It is now necessary, therefore, to ask why Tudor rebellions did not break out, at particular times and places, as well as why they did. The sequence of the rebellions between 1525 and 1549 is particularly instructive in this regard. In 1525, Henry VIII’s government needed a large sum of money in a hurry, to attack France during a spectacularly opportune moment when its king had just been captured by Charles V. It attempted to raise it by levying what was effectively a non-parliamentary tax from the kingdom, called the Amicable Grant, which saved the time needed to obtain a parliamentary one. This was, of course, of doubtful legality and came on the heels of heavy regular taxation, and East Anglia rose in rebellion against it. Henry sent nobles who knew the region best, the Dukes of Norfolk and Suffolk, to report on the situation, and they declared that the rebels were too numerous to crush and could not be persuaded to submit. As a result, the government scrapped both the plan for the Amicable Grant and the war that it was to fund, but saved its face by having the leaders of the revolt beg for royal mercy before they were pardoned for their actions.

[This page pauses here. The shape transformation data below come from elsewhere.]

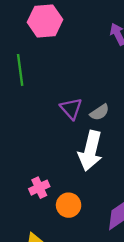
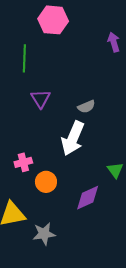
purple triangle: (71, 109) -> (41, 99), moved

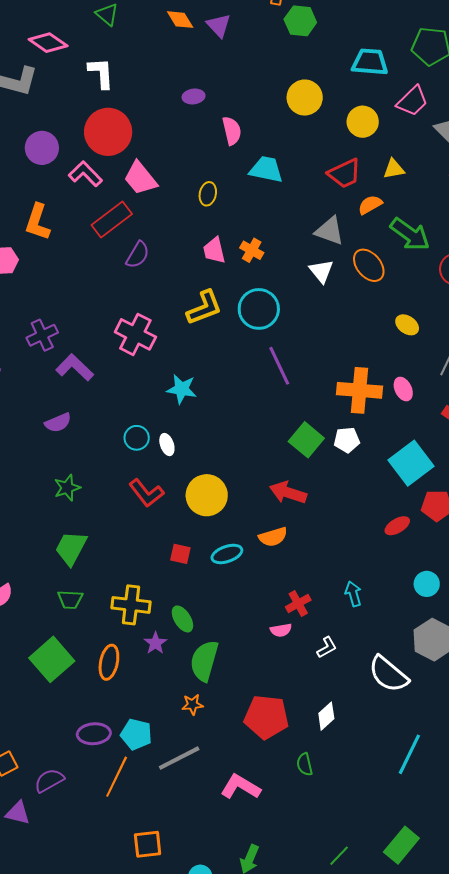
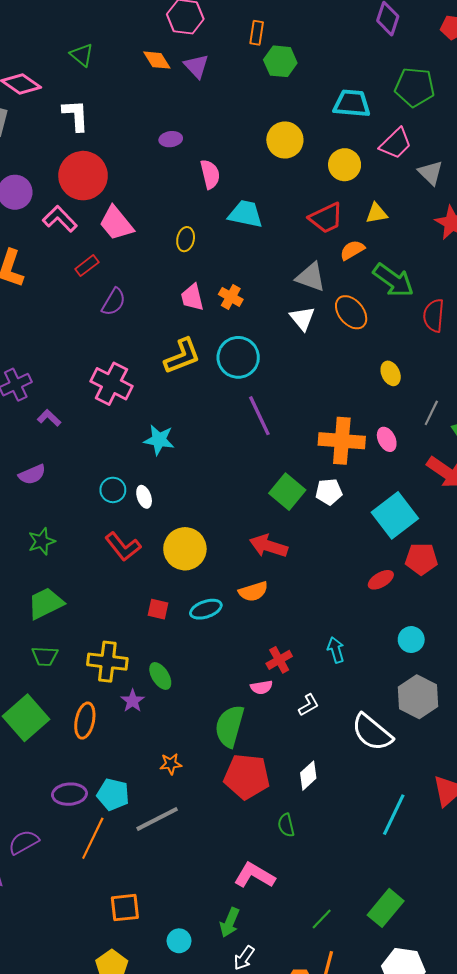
red rectangle: (112, 219) -> (87, 266), size x0.6
yellow ellipse: (407, 325) -> (391, 373), turned 30
purple L-shape: (75, 367) -> (49, 418), size x0.6
green trapezoid: (71, 548) -> (46, 603), turned 36
green semicircle: (204, 661) -> (230, 726), moved
pink L-shape: (240, 787) -> (255, 875), moved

In view of this it is not surprising that the Pilgrimage of Grace, eleven years later, should have been similarly prepared to bargain, and that its leaders disbanded their armies when the king promised a series of measures to oblige their requests. What they did not realize was that religious policy was not as negotiable as fiscal, and that the king was far more deeply offended by their opposition. As a result, the most prominent were arrested after placing their trust in Henry, who used the excuse of further local unrest to declare that they had broken the terms of their pardon. The Henrician Reformation rolled forward; but on the other hand, a package of government measures was implemented to satisfy the rebels’ economic and political demands, and to safeguard explicitly the core aspects of traditional religion.
Formidable as the Pilgrimage was, it covered only the northern third of the nation, while the Midlands and the south remained quiet. Almost certainly this was because the king had his trusted magnates busy in these areas, pre-eminently the Dukes of Norfolk and Suffolk in East Anglia, and the Courtenay family, led by his second cousin the Marquis of Exeter, in the West Country. These and their clients would have acted to reassure local people that royal policy was both more limited and more benevolent in its nature than rumour was making it seem to be. Why, then, did the same mechanism fail in the north? In Lincolnshire, where the first revolt broke out, there was no resi
dent noble to do the work. In the northeast, the dominant local family, the Percies, was led by the current Earl of Northumberland. He was, however, incompetent and chronically ill, and the government had pushed him aside in favour of new men, and with him his younger brothers who, resenting this exclusion, were willing to join the Pilgrimage. In the north-west, the common people had unusually bitter economic grievances against the nobility, and were less disposed to listen to them, while in Yorkshire the local barons, Hussey and Darcy, belonged to the court faction which had supported Catherine of Aragon. They were now completely out of power and willing to gamble on joining the rebels as a way of forcing a passage back into it. After the suppression of the rebellion, the royal government installed a new regional council to run the North, on which local lay and clerical leaders joined forces to monitor and address popular concerns. The vacuum in Lincolnshire was ruthlessly filled when the king transplanted the Duke of Suffolk there from East Anglia, where he had a capable negotiator already in the form of the Duke of Norfolk.
Over ten years later, in 1549, another wave of sustained religious reformation was launched. In the south-eastern counties, where reformed religion had made the greatest impact, the rebels of that summer concentrated on economic problems, and seemed supportive of the religious reforms. Most of the North remained quiet, cowed by the executions in 1537 and also well managed by its Council. It was the West Country which rebelled now, in the name of traditional religion, because there circumstances had altered dramatically. In 1538 Henry had turned savagely against the Courtenays and destroyed their power, beheading the Marquis of Exeter. The key government man in the region in 1549 was a newcomer, Lord Russell, who did not command local respect and trust; and former retainers of the dead marquis were among the local leaders who led the people in arms. These western rebels seemed to have learned, furthermore, from the fate of the Pilgrims of Grace, and realized that their religious demands were not likely to be negotiable. Their statement of grievances, submitted to the royal government, was far more peremptory and forceful than those formulated by the Pilgrims. Instead of sitting still and talking, as the Pilgrims had done and the south-eastern rebels did, they laid siege to Exeter as a first step to clearing the road to London, and three pitched battles, which the government only won because of its superiority in cavalry and firepower, were needed to put the western rising down.